If not for fortune telling, of what use are tarot cards? I didn’t say you couldn’t do divination with them; I said that if that’s all you see in them, you’re missing the best goodies they have to offer. Psychics, practitioners of ceremonial magick and many wiccans use the cards to strengthen the psychic muscles. Working with the cards activates the intuition and imagination. We focus mind energy and activate the archetypes. The forms and colors work at the intuitive and aesthetic levels of our awareness. We see the roadmaps of our own spiritual journeys, and get a sense of the spiritual processes going on around us and in us. People often notice that their psychic abilities improve. Their dreams are more vivid. The flashes of illumination are stronger.

The Magician and The Fool

I read the cards at night. I burn sage and set my crystals around them. They tell me stories and send messages. They are seldom wrong. My favorite cards are The Magician and The Fool. The Fool carries the Universe inside of him and the Magician makes it work. My mind flies into the cards and collides with the archetypes making sparks and sound. I have done this all my life and it still fascinates me.    

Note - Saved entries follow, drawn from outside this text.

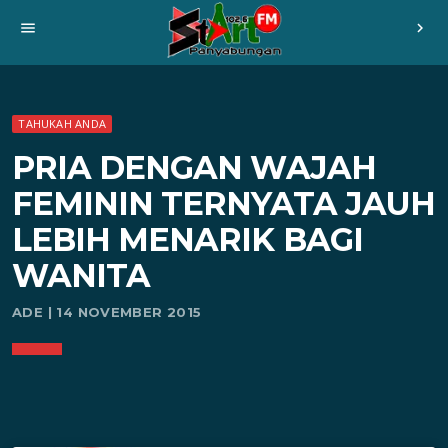
menu
chevron_right
TAHUKAH ANDA
PRIA DENGAN WAJAH
FEMININ TERNYATA JAUH
LEBIH MENARIK BAGI
WANITA
ADE | 14 NOVEMBER 2015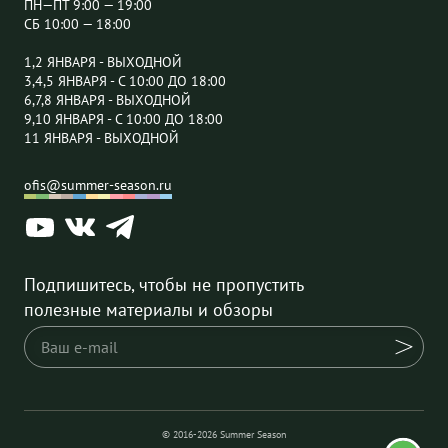
ПН—ПТ 9:00 — 19:00
СБ 10:00 — 18:00
1,2 ЯНВАРЯ - ВЫХОДНОЙ
3,4,5 ЯНВАРЯ - С 10:00 ДО 18:00
6,7,8 ЯНВАРЯ - ВЫХОДНОЙ
9,10 ЯНВАРЯ - С 10:00 ДО 18:00
11 ЯНВАРЯ - ВЫХОДНОЙ
ofis@summer-season.ru
Подпишитесь, чтобы не пропустить
полезные материалы и обзоры
© 2016-2026 Summer Season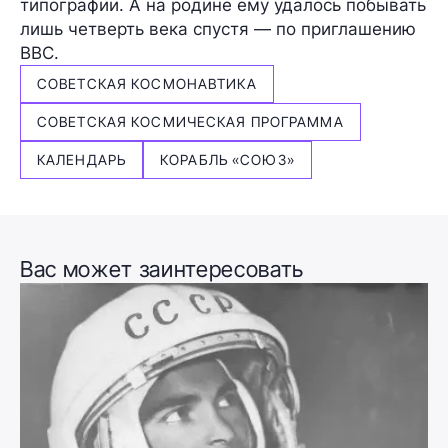
типографии. А на родине ему удалось побывать
лишь четверть века спустя — по приглашению
BBC.
СОВЕТСКАЯ КОСМОНАВТИКА
СОВЕТСКАЯ КОСМИЧЕСКАЯ ПРОГРАММА
КАЛЕНДАРЬ
КОРАБЛЬ «СОЮЗ»
Вас может заинтересовать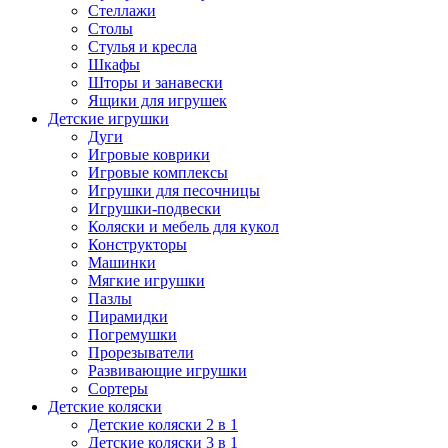
Стеллажи
Столы
Стулья и кресла
Шкафы
Шторы и занавески
Ящики для игрушек
Детские игрушки
Дуги
Игровые коврики
Игровые комплексы
Игрушки для песочницы
Игрушки-подвески
Коляски и мебель для кукол
Конструкторы
Машинки
Мягкие игрушки
Пазлы
Пирамидки
Погремушки
Прорезыватели
Развивающие игрушки
Сортеры
Детские коляски
Детские коляски 2 в 1
Детские коляски 3 в 1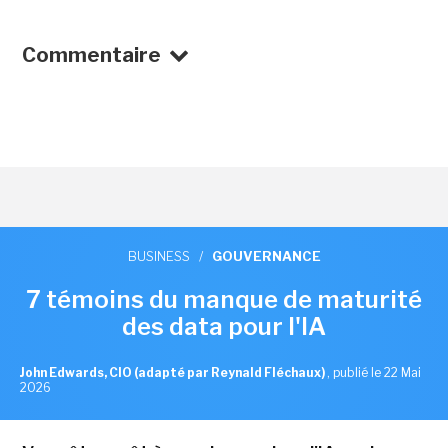
Commentaire
BUSINESS
/
GOUVERNANCE
7 témoins du manque de maturité
des data pour l'IA
John Edwards, CIO (adapté par Reynald Fléchaux)
,
publié le 22 Mai
2026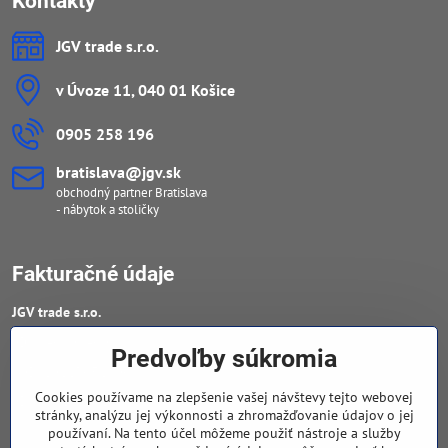
Kontakty
JGV trade s​.r​.o​.
v Úvoze 11, 040 01 Košice
0905 258 196
bratislava​@jgv​.sk
obchodný partner Bratislava
- nábytok a stoličky
Fakturačné údaje
JGV trade s​.r​.o​.
IČO : 46909460
Predvoľby súkromia
DIČ : 20223652906
Cookies používame na zlepšenie vašej návštevy tejto webovej
IČ DPH : SK 2023652906
stránky, analýzu jej výkonnosti a zhromažďovanie údajov o jej
používaní. Na tento účel môžeme použiť nástroje a služby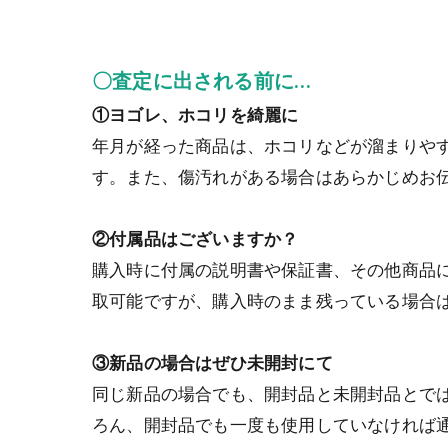
〇査定に出される前に…
①ヨゴレ、ホコリを綺麗に
年月が経った商品は、ホコリなどが溜まりや
す。また、傷汚れがある場合はあらかじめお
②付属品はございますか？
購入時に付属の説明書や保証書、その他商品
取可能ですが、購入時のまま残っている場合
③新品の場合はぜひ未開封にて
同じ新品の場合でも、開封品と未開封品とで
ろん、開封品でも一度も使用していなければ通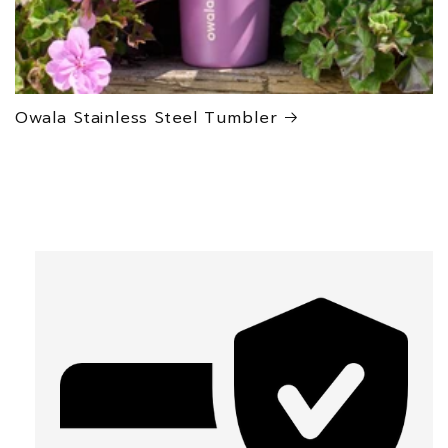
Owala Stainless Steel Tumbler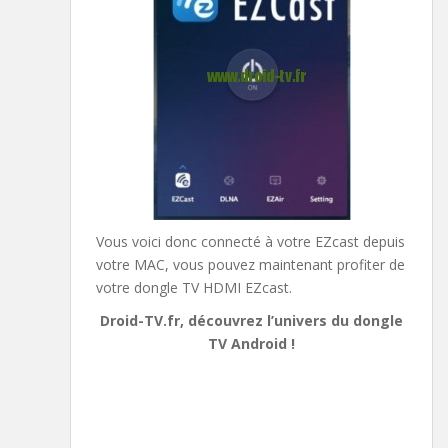
Vous voici donc connecté à votre EZcast depuis
votre MAC, vous pouvez maintenant profiter de
votre dongle TV HDMI EZcast.
Droid-TV.fr, découvrez l’univers du dongle
TV Android !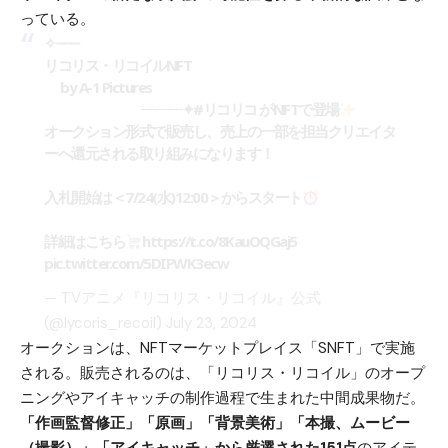
っている。
✧┈┈┈
リコリス・リコイルNFT
by A-1 Pictures
┈┈┈✦
#リコリコ
がNFTで登場
オークション形式で販売し、売上の一部を担当クリエイタ
ーへ還元される取り組みになります！
入札開始は＜7/24(水)12:00＞からスタート
詳細はこちら
https://t.co/8KauOQGaj5
pic.twitter.com/5DIPWK3ecw
— TVアニメ『リコリス・リコイル』公式
(@lycoris_recoil)
July 23, 2024
オークションは、NFTマーケットプレイス「SNFT」で実施
される。販売されるのは、「リコリス・リコイル」のオープ
ニングやアイキャッチの制作過程で生まれた中間成果物だ。
「作画監督修正」「原画」「背景美術」「本撮、ムービー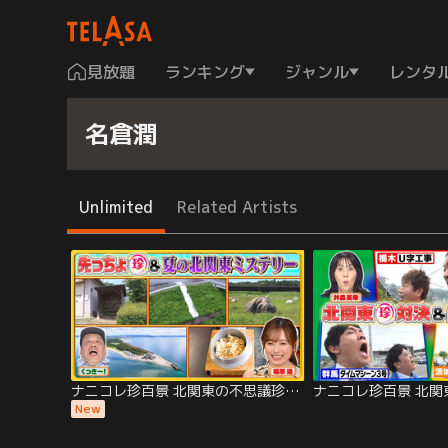
見放題
ランキング
ジャンル
レンタ
名倉潤
Unlimited
Related Artists
ナニコレ珍百景 北関東の不思議珍百景＆房総半島の先っちょにある謎の人工島に上陸SP（2026/08/02放送分）
New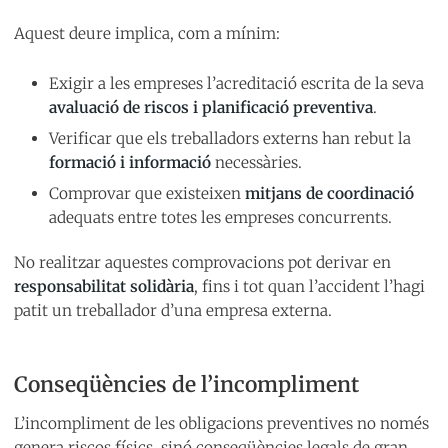
Aquest deure implica, com a mínim:
Exigir a les empreses l’acreditació escrita de la seva
avaluació de riscos i planificació preventiva
.
Verificar que els treballadors externs han rebut la
formació i informació
necessàries.
Comprovar que existeixen
mitjans de coordinació
adequats entre totes les empreses concurrents.
No realitzar aquestes comprovacions pot derivar en
responsabilitat solidària
, fins i tot quan l’accident l’hagi
patit un treballador d’una empresa externa.
Conseqüències de l’incompliment
L’incompliment de les obligacions preventives no només
genera riscos físics, sinó conseqüències legals de gran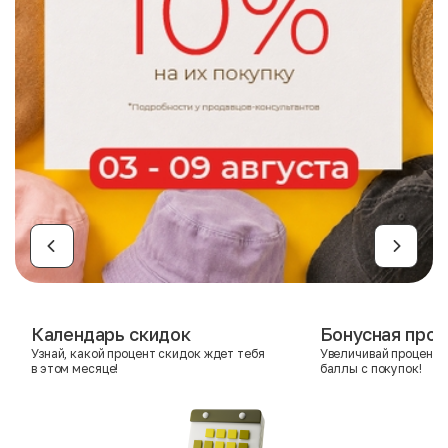
Календарь скидок
Бонусная прог
Узнай, какой процент скидок ждет тебя
Увеличивай процент 
в этом месяце!
баллы с покупок!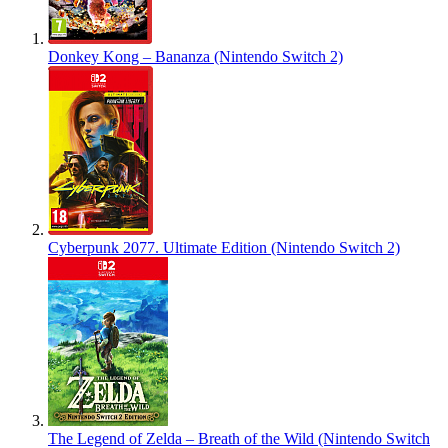
Donkey Kong – Bananza (Nintendo Switch 2)
Cyberpunk 2077. Ultimate Edition (Nintendo Switch 2)
The Legend of Zelda – Breath of the Wild (Nintendo Switch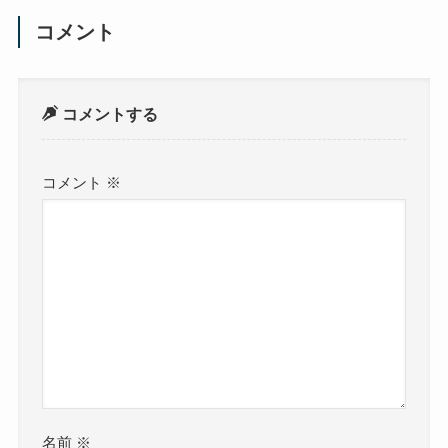
コメント
コメントする
コメント
※
名前
※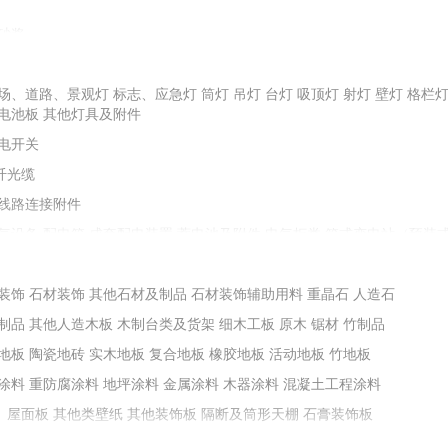
砂浆
配重砂
石子
石料
金刚砂
圆粒砂
场、道路、景观灯
油膏、剂、粉、胶类
标志、应急灯
防水屋面瓦
堵漏止水材料
筒灯
吊灯
台灯
防水灰浆
吸顶灯
射灯
油料、树脂
壁灯
格栏
电池板
其他灯具及附件
保温材料
其他耐火材料
石棉及其制品
电开关
纤光缆
土等掺合填充料
膨润土
线路连接附件
减水剂
抗裂防水剂
膨胀剂
加固剂
阻锈剂
地坪浸封剂
防冻剂
气设备
配电箱
成套配电装置
蓄电池及附件
电气柜类
箱式变电站（预装
其他成型制品
铸铁及铁构件
装置设备附件
预制烟囱、烟道
控制器
变频器
接触器
电动机
电抗器、电容器
能化设备
装饰
石材装饰
其他石材及制品
石材装饰辅助用料
重晶石
人造石
墙套管、瓷套管
绝缘布、绝缘带
绝缘板、绝缘箔
其他绝缘材料
制品
其他人造木板
木制台类及货架
细木工板
原木
锯材
竹制品
堵料
地板
陶瓷地砖
实木地板
复合地板
橡胶地板
活动地板
竹地板
涂料
重防腐涂料
地坪涂料
金属涂料
木器涂料
混凝土工程涂料
、屋面板
其他类壁纸
其他装饰板
隔断及筒形天棚
石膏装饰板
不锈钢门窗
铝合金门窗
窗帘及配件
塑料（塑钢）门窗
门窗锁类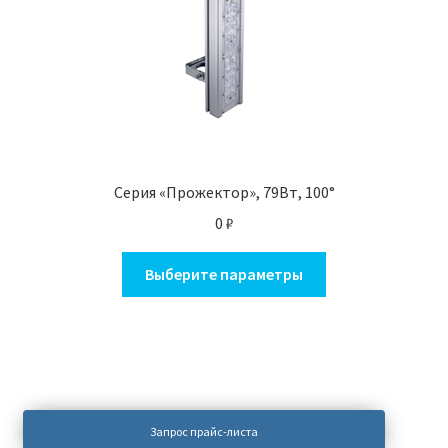
выбрать
на
странице
товара.
Серия «Прожектор», 79Вт, 100°
0
₽
Этот
Выберите параметры
товар
имеет
несколько
вариаций.
Опции
можно
Запрос прайс-листа
выбрать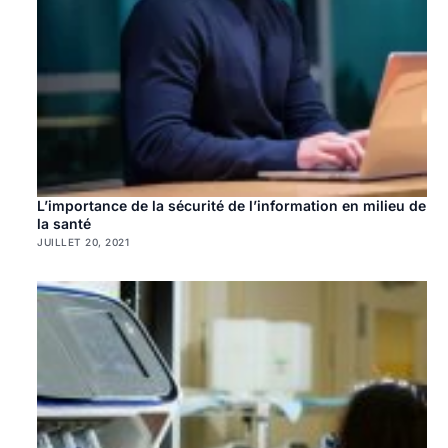
L’importance de la sécurité de l’information en milieu de
la santé
JUILLET 20, 2021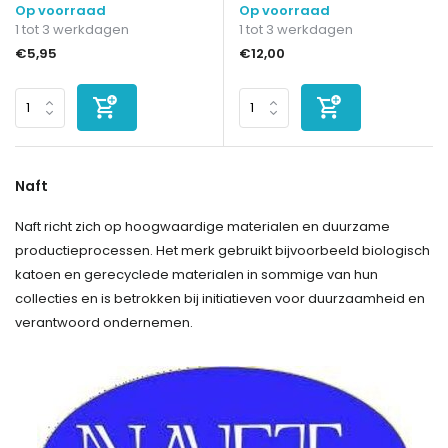
Op voorraad
Op voorraad
1 tot 3 werkdagen
1 tot 3 werkdagen
€5,95
€12,00
Naft
Naft richt zich op hoogwaardige materialen en duurzame
productieprocessen. Het merk gebruikt bijvoorbeeld biologisch
katoen en gerecyclede materialen in sommige van hun
collecties en is betrokken bij initiatieven voor duurzaamheid en
verantwoord ondernemen.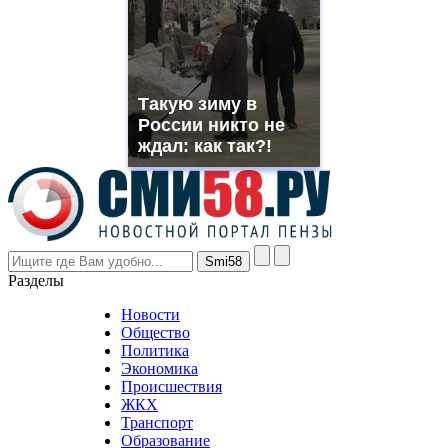
you
need.
replica
franck
muller
Такую зиму в
rolex
России никто не
even
though
ждал: как так?!
the
prices
are
higher
however
visitors
nevertheless
Разделы
believe
that
Новости
good
Общество
value.
Политика
who
Экономика
sells
Происшествия
the
ЖКХ
best
Транспорт
phyrevape.com
Образование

If you are interested in these things like I am, leave me a comment. Let’s talk.   

7 comments

  1. I have never known anyone who was intereated in this.You certainly cast a spell on me tonight
    I’ll be returning for a more in depth read.I share your feelings about Christianity.Yet I know there are important symbols within it.
    Have a good weekend [ it’s dark, wet and unpleasant here] I found this part of your blog & the grandfather
    Katherine

    Liked by 1 person

    • I’m glad I cast the spell. The tarot has always been a fun/intriguing/captivating thing for me. Some nights I see nothing in the cards. Other nights it makes the hair on the back of my neck stand up.

      Christianity is difficult for me. I think that’s a place where we connect. I did it professionally for a very long time and it left me spiritually desolate. I have been looking for alternatives since then.

      Liked by 1 person

  2. Thank you for posting this. I have to say your words really resonated with me. I have always felt a pull from the Tarot, but didn’t pick it up until just a few years ago. I took an early retirement during the pandemic, and since then, Tarot has been calling for more and more of my attention. I think Tarot is my calling, or at least a large part of my future. Love your Blog and am enjoying exploring more of it.